Representa un caballero rayando los cuarenta años de edad, de profunda mirada, barba bermeja, sorprendente estatura y elegante ademán. Las mangas de raso amarillo-limón recortan el rico ropón negro cruzado con hilos de oro y rosetas de perlas; la espada al cinto, los guantes en la mano y el paño rosado que cubre la mesa enmarcan la mirada honda y el amplio pecho, centrado por una pequeña cruz de Alcántara, de uno de los más bellos lienzos conservados en la Galería». De nuevo, la cruz de Alcántara sobre el pecho del caballero siembra dudas sobre la personalidad del personaje retratado (el poeta no fue nunca caballero de la Orden de Alcántara, si no de la de Santiago, a diferencia de su sobrino homónimo, que sí lo fue).

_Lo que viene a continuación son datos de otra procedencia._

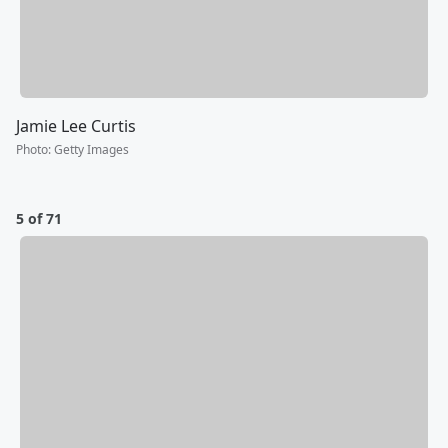
Jamie Lee Curtis
Photo
:
Getty Images
5 of 71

Queda finalmente acudir a los retratos literarios, efectuados en fechas y circunstancias muy diferentes, generalmente enaltecedores. Como el del cardenal Álvaro Cienfuegos dentro de una biografía de San Francisco de Borja (1714, 2.ª ed.): «Era garboso y cortesano con no sé qué majestad envuelta en el agrado del rostro que le hacía dueño de los corazones, no más que con saludarlos. Y luego entraban su elocuencia y su trato a rendir lo que su afabilidad y su gentileza habían dejado por conquistar. Ningún hombre tuvo más prendas para arrastrar las almas, habiendo puesto la Naturaleza un cuerpo galán y de proporcionada estatura para palacio de la majestad de aquella alma. Adorábale el pueblo, y sus iguales, o no podían o no se atrevían a ser émulos porque el resplandor de sus prendas deslumbraba a la envidia, dejándola cobardes los ojos con la mucha luz o del todo ciegos»). O el de Manuel Altolaguirre (1933): «Alto, altivo, sonriente, vivió envuelto en la irrealidad poética de sus ilusiones. Nunca alma humana se vio aislada como la suya de la cruel realidad, que hoy día a todos se nos manifiesta. Nieblas ideales empañaron sus ojos, mientras su corazón latía por quimeras. Crédulo, generoso, impulsivo, veía en las instituciones de su tiempo el calor que las sostenía y no la frágil materia derrumbable. De esta visión de las cosas sacó su firmeza, al mismo tiempo que afirmaba y enfirmecía la felicidad de su pueblo». O el de Guillermo Díaz Plaja (1952), cuya evocación se muestra influida por los estudios de Gregorio Marañón sobre don Juan Tenorio: «Garcilaso sintió el valor de su propia belleza. Sus aventuras de amor aureolan la figura gentil. El tiempo era favorable a cortar, al paso, las rosas de la vida; y en Italia —donde oía cantar las alegres ballatas del Poliziano— aprendió bien el color y el perfume de la alegre primavera. Ahí —en Nápoles— estaba, sensual y sonriente, Don Juan antes que Tirso le diese barrocas escenografías funerales de pecado y escarmiento. Garcilaso mismo pudo haber sido Don Juan, a no haber quedado siempre dulcemente anudado al recuerdo de los amores fugitivos; a no haberle faltado la primera capacidad del Burlador: la del rápido olvido».